Unless you are a TV or video buyer in Canada, you could not be faulted for thinking that programmatic TV was thriving, or at least available in this country. But it is not, nor will it be in the near future, at least not in the true sense of what programmatic TV promised to offer.
We became acutely aware of this confusion when we reviewed a statistic in the 2017 Programmatic Landscape. Contained within the TV and video portion was a statistic that seemed rather misleading: that 73% of media buyers in the U.S. expect half their 2017 TV budget to be spent programmatically and that this trend will undoubtedly follow in Canada.* This statistic was not aligned with what we know about the U.S. marketplace, let alone the Canadian one. This article infers that programmatic TV is here in Canada and that it will significantly grow in volume.
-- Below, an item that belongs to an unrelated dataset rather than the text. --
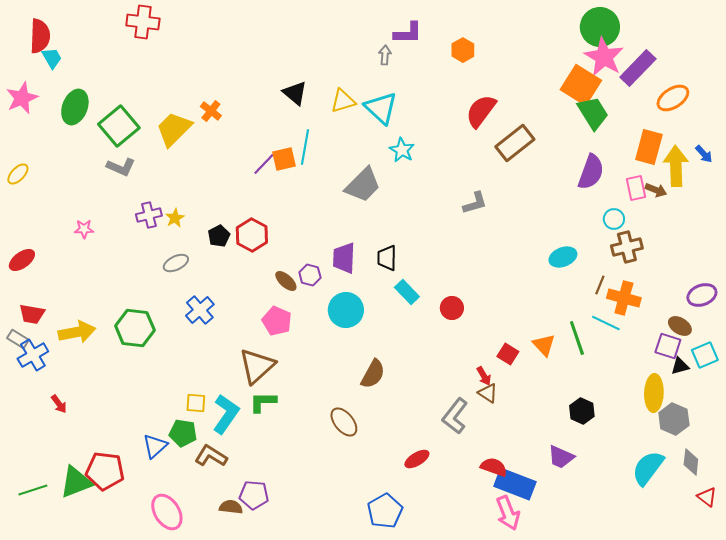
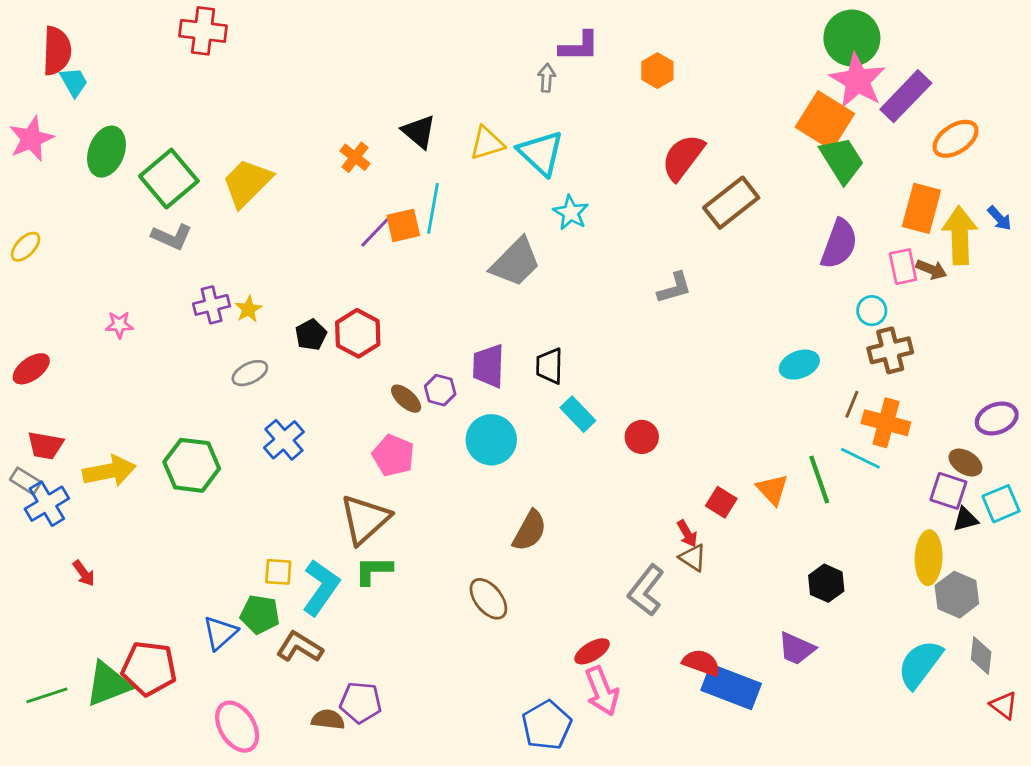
orange cross: (211, 111) -> (355, 157), moved
pink arrow: (508, 513) -> (602, 691), moved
EMarketer defines programmatic television as “an automated, technology-driven method of buying and delivering linear TV ads.” In addition to the buying platform, we see the core attributes of programmatic TV also encompassing real time buying, advanced targeting and learning, cross-screen video buy management and constant reporting with optimization. It is expected that 6% of all TV ad spending in the U.S. will be purchased programmatically in 2018 (eMarketer 2016). To the best of our knowledge, no TV inventory in Canada is being sold programmatically at the moment: this equates to 0% in this country.
The news of programmatic TV in June 2016 caused quite the excitement amongst our more digitally inclined clients, as well as small-to-medium sized clients who often found the many barriers to television too daunting. At last the panacea was coming: programmatic will significantly drive down the costs of television media, necessary lead times will become extinguished, campaigns can become hyper targeted and the buying will be executed on an easy to use platform just like Google. This all sounds so appealing to an advertiser except that there is nothing on the near horizon that suggests anything of the sort.
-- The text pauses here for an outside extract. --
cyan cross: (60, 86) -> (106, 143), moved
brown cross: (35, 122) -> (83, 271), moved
To the Canadian broadcaster’s credit, they have honed in on the advanced targeting aspect of the programmatic offering and are running with it. All of them are presenting the increased use of data to make TV media more effective, whether through the linear TV buying process or via addressable TV solutions. This is a welcomed evolution of the medium, although the pace of the addressable TV solutions does feel slow, albeit with a level of understanding why this is so.
Also to the broadcasters’ credit is their effort to protect revenues. TV media is a very powerful communication channel and nothing at the moment performs like it does from a reach, brand safety and persuasion perspective. It doesn’t make good business sense to allow real time buying to further commoditize and drive down the cost of TV media. The facts are this: demand remains strong and CDN TV ad spending is expected to grow from $3.29 billion in 2017 to $3.42 billion in 2020 (eMarketer 2016). None of the primary broadcast owners will allow outsiders to “plug-in” to linear TV inventory and drive down rates, nor do compatible systems exist to even allow this today.
If programmatic TV becomes more defined by targeting abilities than by the automated buying platforms or real time bidding, then programmatic TV in Canada will be on the rise. And maybe this conversation simply highlights just how quickly things change in digital. That said, programmatic TV is increasingly getting press coverage in the U.S., and ad expenditures are expected to double in the next 12 months. Given the Canadian television landscape, will programmatic TV become strictly a U.S. offering like local cable avails? Time will tell, and likely not, but for the moment the promised panacea has quietly left the room.
* – From The Programmatic Landscape: “73% – Almost 3/4 of media buyers in the U.S. (that giant TV market Canada often follows for technology and buying trends) expect half their 2017 TV budget to be spent programmatically.”